Os bandidos, organizados, surpreenderam as forças de segurança do estado de São Paulo. Mais um pouco, tamanho o caos e a violência, imporiam o toque de recolher, já que lojas e até shoppings foram obrigados, pelos criminosos, a fecharem suas portas; escolas suspenderam as aulas para proteger as crianças e tranqüilizar os pais.

O que mais me assusta diante de tudo isso é saber que este não foi o primeiro e nem será o último ato de guerra comandado pelos bandidos de dentro e de fora dos presídios, favorecidos que estão pela corrupção do sistema prisional e pela ausência de um consistente projeto de segurança pública do estado. Acham, os nossos governantes, que a solução é construir presídios, casas de custódia etc... para amontoar pessoas em prisões superlotadas e sem chances de recuperar nenhum dos presos. Comandados por facções criminosas e sem nenhuma ocupação, que chance alguém terá de sair de lá melhor do que entrou? Mistura-se tudo: crimes de pequena monta, trafico de drogas, estelionato, assalto, homicídio num único caldeirão, deixa-se ferver por alguns anos e teremos sempre o mesmo resultado: o aperfeiçoamento na arte do crime.

Mesmo longe destes episódios ocorridos em São Paulo, mas vivendo num estado bastante violento como o nosso, fiquei imaginando, assustado, se tragédia não teria sido ainda maior se ocorresse aqui.
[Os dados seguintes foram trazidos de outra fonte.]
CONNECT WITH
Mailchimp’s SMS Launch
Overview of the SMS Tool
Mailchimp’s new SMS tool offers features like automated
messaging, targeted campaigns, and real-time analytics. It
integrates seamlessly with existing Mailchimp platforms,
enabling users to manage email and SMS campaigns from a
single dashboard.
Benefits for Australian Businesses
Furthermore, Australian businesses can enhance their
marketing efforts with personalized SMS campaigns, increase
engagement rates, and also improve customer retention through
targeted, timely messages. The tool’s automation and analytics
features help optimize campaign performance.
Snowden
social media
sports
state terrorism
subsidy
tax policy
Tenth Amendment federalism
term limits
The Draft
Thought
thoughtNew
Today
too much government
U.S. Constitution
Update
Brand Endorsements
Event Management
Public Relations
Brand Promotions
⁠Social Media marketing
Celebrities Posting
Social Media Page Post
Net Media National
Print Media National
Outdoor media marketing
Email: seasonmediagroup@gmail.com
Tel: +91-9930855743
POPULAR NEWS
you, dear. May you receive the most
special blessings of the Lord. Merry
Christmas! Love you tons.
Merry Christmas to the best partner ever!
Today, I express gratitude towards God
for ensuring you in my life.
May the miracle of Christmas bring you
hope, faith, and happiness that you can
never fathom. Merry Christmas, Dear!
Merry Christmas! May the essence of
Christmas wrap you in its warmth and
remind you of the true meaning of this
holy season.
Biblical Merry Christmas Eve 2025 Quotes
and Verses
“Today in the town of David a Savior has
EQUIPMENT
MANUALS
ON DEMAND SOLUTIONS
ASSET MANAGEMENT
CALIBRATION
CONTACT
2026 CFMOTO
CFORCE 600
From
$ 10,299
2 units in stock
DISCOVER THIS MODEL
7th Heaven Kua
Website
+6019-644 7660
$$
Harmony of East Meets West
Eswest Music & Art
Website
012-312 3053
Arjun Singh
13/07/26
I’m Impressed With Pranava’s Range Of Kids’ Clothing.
Sabemos que os bandidos estão melhor armados que os policiais, possuem armas de guerra, granadas, metralhadoras e, de forma assustadora, controlam também os presídios e casas de custódia. Mantém entre si estreito contato através de telefones e radiotransmissores. Comandam quadrilhas, traficam, roubam, seqüestram, matam por telefone, chantagiam, subornam, e as “autoridades” sabem, mas não têm controle sobre a situação, por omissão ou por incompetência.

Tudo parece grotesco, surreal, impossível de se imaginar até que algo mais grotesco e surreal venha superar a nossa perplexidade e mostrar que o pior ainda pode estar por vir.
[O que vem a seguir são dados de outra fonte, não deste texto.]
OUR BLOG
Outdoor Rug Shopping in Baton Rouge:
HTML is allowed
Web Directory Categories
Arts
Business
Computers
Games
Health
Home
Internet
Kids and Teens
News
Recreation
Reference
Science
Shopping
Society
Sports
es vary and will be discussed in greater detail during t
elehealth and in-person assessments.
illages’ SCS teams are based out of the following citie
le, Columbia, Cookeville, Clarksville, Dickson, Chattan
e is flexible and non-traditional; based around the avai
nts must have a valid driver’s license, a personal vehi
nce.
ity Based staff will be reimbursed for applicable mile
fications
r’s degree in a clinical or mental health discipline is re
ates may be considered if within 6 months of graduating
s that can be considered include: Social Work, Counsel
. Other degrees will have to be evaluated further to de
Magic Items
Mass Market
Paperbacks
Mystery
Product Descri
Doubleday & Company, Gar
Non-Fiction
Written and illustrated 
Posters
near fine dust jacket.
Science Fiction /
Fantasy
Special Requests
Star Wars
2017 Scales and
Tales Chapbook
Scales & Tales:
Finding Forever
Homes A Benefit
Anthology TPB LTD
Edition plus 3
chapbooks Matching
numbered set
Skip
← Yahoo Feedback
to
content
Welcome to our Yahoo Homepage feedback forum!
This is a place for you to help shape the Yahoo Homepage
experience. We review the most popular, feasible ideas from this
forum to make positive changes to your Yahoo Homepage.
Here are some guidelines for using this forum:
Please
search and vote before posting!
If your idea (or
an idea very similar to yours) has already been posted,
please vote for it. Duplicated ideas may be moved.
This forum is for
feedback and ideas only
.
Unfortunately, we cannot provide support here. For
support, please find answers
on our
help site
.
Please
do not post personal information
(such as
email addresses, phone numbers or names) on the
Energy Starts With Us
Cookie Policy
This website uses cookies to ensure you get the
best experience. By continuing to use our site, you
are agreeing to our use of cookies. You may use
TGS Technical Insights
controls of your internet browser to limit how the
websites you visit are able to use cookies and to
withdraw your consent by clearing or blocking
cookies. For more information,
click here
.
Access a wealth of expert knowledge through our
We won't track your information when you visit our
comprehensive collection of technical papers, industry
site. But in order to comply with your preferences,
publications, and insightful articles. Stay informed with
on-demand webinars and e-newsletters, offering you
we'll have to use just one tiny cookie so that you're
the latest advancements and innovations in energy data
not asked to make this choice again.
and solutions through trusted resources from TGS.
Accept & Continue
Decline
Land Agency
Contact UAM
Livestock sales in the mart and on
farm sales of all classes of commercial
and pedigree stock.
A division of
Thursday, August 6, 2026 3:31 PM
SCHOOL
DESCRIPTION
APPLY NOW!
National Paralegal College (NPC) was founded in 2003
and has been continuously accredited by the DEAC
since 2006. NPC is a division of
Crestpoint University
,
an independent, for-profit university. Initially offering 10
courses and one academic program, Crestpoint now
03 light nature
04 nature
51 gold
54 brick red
Nós, cidadãos, viramos reféns dos bandidos e do Estado inoperante nas suas atribuições. Viramos reféns também dos políticos bandidos, que roubam sem nenhuma desfaçatez e quase sempre não são punidos. Pagamos pela segurança e não temos segurança. Pagamos pela saúde e pela educação e não temos a menor qualidade nestes serviços básicos.  Os recursos para estas áreas nunca chegam ao seu destino porque encontram um desvio para alguma conta no exterior, para propinodutos, sanguessugas, cuecões etc...  Estamos comandados pelo improviso, pelo messianismo político. E o pior é que nós, eleitores e cidadãos, temos sido tolerantes com a corrupção. A sociedade também tem uma parcela de culpa. O que falta para a saúde, educação e segurança está sendo drenado por quadrilhas instaladas em gabinetes legislativos. Eleitos pelo voto sem qualidade: trocado, comprado. Gente que se perpetua no poder. São eles os culpados por tudo isso.

O que aconteceu em São Paulo deve nos fazer refletir. A solução para a segurança, ao contrário do que pretende o governo do estado e alguns áulicos de plantão, não está em distribuir presídios e casas de custódia pelo interior do estado, mas sim em ter um projeto de segurança pública consistente e operante, livre de improvisos e de soluções paliativas. Algo em que possamos confiar. Afinal, pagamos muito caro para isso e temos muito pouco de retorno. Queremos apenas que, de fato, o Estado cumpra o seu papel. Para o bem do seu povo.